People Are Setting Up Fake JustGiving Accounts Claiming They're For Victims Of The London Bridge Attack

    JustGiving confirmed to BuzzFeed News it had so far removed three fake accounts since Saturday's attack in London Bridge, which saw seven people killed.

    At least three fake crowdfunding accounts have been set up in the wake of Saturday's London Bridge terror attack, which saw seven people lose their lives and dozens injured, BuzzFeed News has learned.

    JustGiving, the site that allows well-wishers to raise donations for causes, confirmed that it had so far taken down three false funds pertaining to be raising money for victims. One falsely claimed to be the BBC – with the word "emergency" misspelt –and another from the Evening Standard, but both were not found to be genuine and were removed, a spokesperson said.

    BuzzFeed News spotted a third account by a person going by the name of Bob Smith claiming to raise funds for a survivor of the attack, Roy Larner, who was stabbed five times and remains in hospital.

    The person posted a link to the fund in the comments of a genuine crowdfunding site set up by friends of Roy Larner and incorrectly claimed he had died.

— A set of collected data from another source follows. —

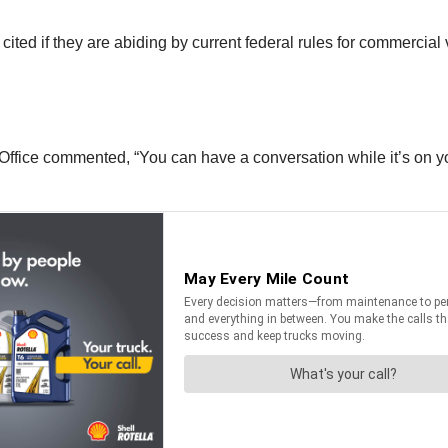
cited if they are abiding by current federal rules for commercial 
ffice commented, “You can have a conversation while it’s on you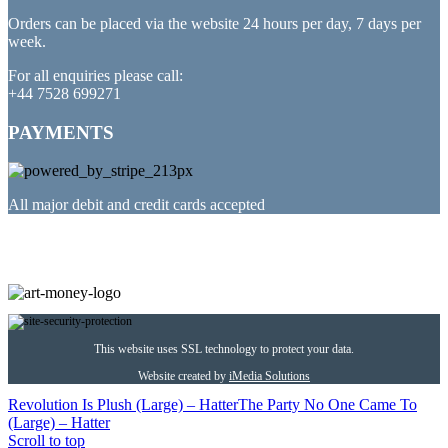
Orders can be placed via the website 24 hours per day, 7 days per
week.
For all enquiries please call:
+44 7528 699271
PAYMENTS
All major debit and credit cards accepted
PARTNERED WITH
This website uses SSL technology to protect your data.
Website created by
iMedia Solutions
Revolution Is Plush (Large) – Hatter
The Party No One Came To
(Large) – Hatter
Scroll to top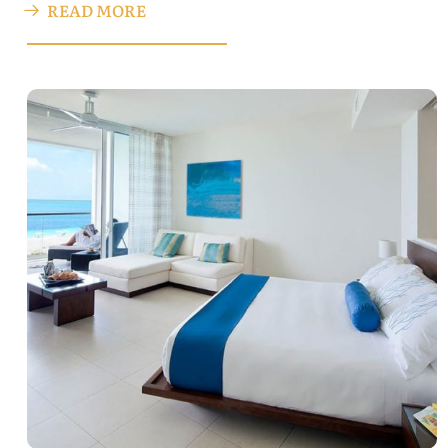
READ MORE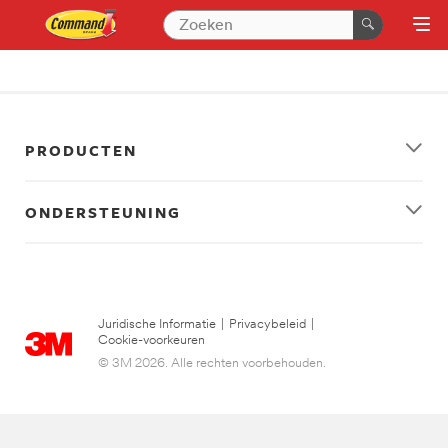
PRODUCTEN
ONDERSTEUNING
Juridische Informatie
|
Privacybeleid
|
Cookie-voorkeuren
© 3M 2026. Alle rechten voorbehouden.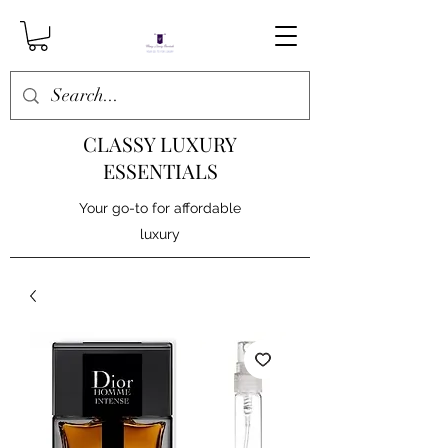
CLASSY LUXURY
ESSENTIALS
Your go-to for affordable
luxury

    A woman claiming to be Larner's niece spotted the link and said: "I feel you may be using this as an excuse to raise money."

    BuzzFeed News flagged the account with JustGiving, which had yet to raise any money, and asked whether it was fake.

    JustGiving said it had removed the account after performing checks on it, and said it had already been investigating it when it was brought to the team's attention.

    A spokesperson said that on occasion people have set up accounts in a "misguided" rather than fraudulent way, for example by using the name of the BBC to get more attention, and that it was therefore not always clear what would have been done with money or if it would have been donated.

    They said: "JustGiving has robust checks to ensure that the generosity of donors reaches the intended recipients. In situations such as the incident at London Bridge on Saturday, or the bombing in Manchester, JustGiving puts extra precautions in place to ensure that no funds can be withdrawn until we have worked with page owners to establish the best way to get the funds to the families and victims."

    The genuine crowdfund, meanwhile, has circulated thousands of times on Facebook and was set up by friends of Larner, who was stabbed in the head, neck, back, and front. It has so far raised over £11,000.

    Larner, aged 47, was injured while "protecting lives", the JustGiving page says.

    "Roy got caught up in the terror attack at London Bridge and was badly injured whilst protecting lives. He is now in St. Thomas's hospital in intensive care.

    "A Millwall supporter and in my mind a proper hero and deserves our support and aid to help him on his recovery," it said.

    On the site, people commented to call him an "absolute hero".

    Last week, BuzzFeed News revealed that the man behind a crowdfunding page that raised £50,000 in a week in order to help a homeless man who helped people shortly after the Manchester terror attack had been unable to find him.